А шейх, окруженный толпой, стоя на возвышении, все проповедовал, поощряя толпу разнести и поджечь управление и истребить нечестивых жандармов. И толпа все распалялась и продолжала наступать.
Жандармам совсем не хотелось направлять винтовки на толпу, тем более, что начальник сказал, что эти люди ни в чем неповинны; что они являются орудием в чужих руках и поэтому им не следует причинять зла.

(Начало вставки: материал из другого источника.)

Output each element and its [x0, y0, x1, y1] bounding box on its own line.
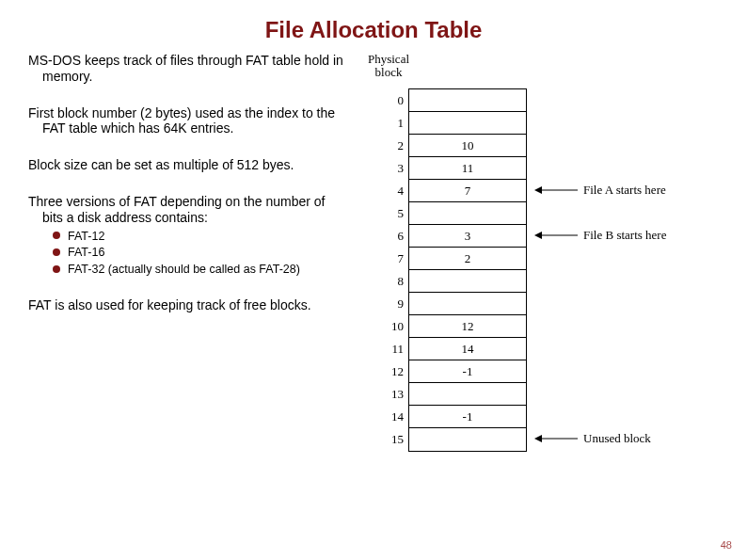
row-index: 13 [387, 383, 404, 406]
annotation-file-b: File B starts here [583, 224, 666, 247]
fat-table: 0 1 210 311 47 5 63 72 8 9 1012 1114 12-… [408, 88, 527, 452]
row-index: 8 [387, 270, 404, 293]
diagram-column: Physical block 0 1 210 311 47 5 63 72 8 … [348, 53, 719, 334]
row-index: 5 [387, 202, 404, 225]
row-value: 2 [465, 251, 471, 265]
table-row: 210 [409, 135, 526, 157]
bullet-list: FAT-12 FAT-16 FAT-32 (actually should be… [28, 230, 348, 278]
slide-title: File Allocation Table [0, 0, 747, 53]
table-row: 1114 [409, 338, 526, 360]
table-row: 47 [409, 180, 526, 202]
row-index: 9 [387, 293, 404, 315]
row-index: 12 [387, 360, 404, 383]
bullet-fat12: FAT-12 [53, 230, 348, 245]
annotation-file-a: File A starts here [583, 179, 666, 201]
table-row: 72 [409, 248, 526, 270]
table-row: 12-1 [409, 360, 526, 383]
arrow-icon [534, 179, 578, 201]
paragraph-2: First block number (2 bytes) used as the… [28, 105, 348, 137]
table-row: 0 [409, 89, 526, 112]
row-index: 14 [387, 406, 404, 428]
row-value: 14 [462, 342, 474, 356]
svg-marker-5 [534, 435, 542, 442]
paragraph-3: Block size can be set as multiple of 512… [28, 157, 348, 173]
annotation-unused: Unused block [583, 427, 651, 450]
table-row: 14-1 [409, 406, 526, 428]
row-index: 6 [387, 225, 404, 248]
row-value: -1 [463, 409, 473, 424]
paragraph-5: FAT is also used for keeping track of fr… [28, 297, 348, 313]
row-value: 7 [465, 184, 471, 198]
physical-block-label: Physical block [356, 53, 421, 80]
table-row: 9 [409, 293, 526, 315]
svg-marker-1 [534, 186, 542, 194]
table-row: 5 [409, 202, 526, 225]
svg-marker-3 [534, 232, 542, 239]
table-row: 311 [409, 157, 526, 180]
row-value: 10 [462, 138, 474, 152]
row-index: 2 [387, 135, 404, 157]
row-index: 10 [387, 315, 404, 338]
row-value: 11 [462, 161, 474, 175]
page-number: 48 [721, 539, 732, 551]
row-value: 12 [462, 319, 474, 333]
row-index: 3 [387, 157, 404, 180]
row-index: 4 [387, 180, 404, 202]
content-area: MS-DOS keeps track of files through FAT … [0, 53, 747, 334]
row-value: -1 [463, 364, 473, 378]
table-row: 15 [409, 428, 526, 451]
table-row: 8 [409, 270, 526, 293]
arrow-icon [534, 427, 578, 450]
row-value: 3 [465, 229, 471, 243]
row-index: 0 [387, 89, 404, 112]
row-index: 1 [387, 112, 404, 135]
row-index: 11 [387, 338, 404, 360]
table-row: 1 [409, 112, 526, 135]
paragraph-1: MS-DOS keeps track of files through FAT … [28, 53, 348, 85]
paragraph-4: Three versions of FAT depending on the n… [28, 194, 348, 226]
text-column: MS-DOS keeps track of files through FAT … [28, 53, 348, 334]
bullet-fat16: FAT-16 [53, 246, 348, 261]
bullet-fat32: FAT-32 (actually should be called as FAT… [53, 263, 348, 278]
arrow-icon [534, 224, 578, 247]
table-row: 13 [409, 383, 526, 406]
table-row: 63 [409, 225, 526, 248]
table-row: 1012 [409, 315, 526, 338]
row-index: 15 [387, 428, 404, 451]
row-index: 7 [387, 248, 404, 270]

Оставалось одно: пригрозить фанатикам. И, чтобы пригрозить и напугать толпу, жандармы взяли винтовки наизготовку.
Как раз в этот момент какой-то отъявленный исфаганский лути, считавший, что быть убитым в этой свалке — значит попасть прямо в рай, подбежал к одному из солдат, выхватил у него из рук винтовку, быстро накинул на шею свой пояс и с помощью товарищей потащил полузадушенного жандарма волоком в толпу.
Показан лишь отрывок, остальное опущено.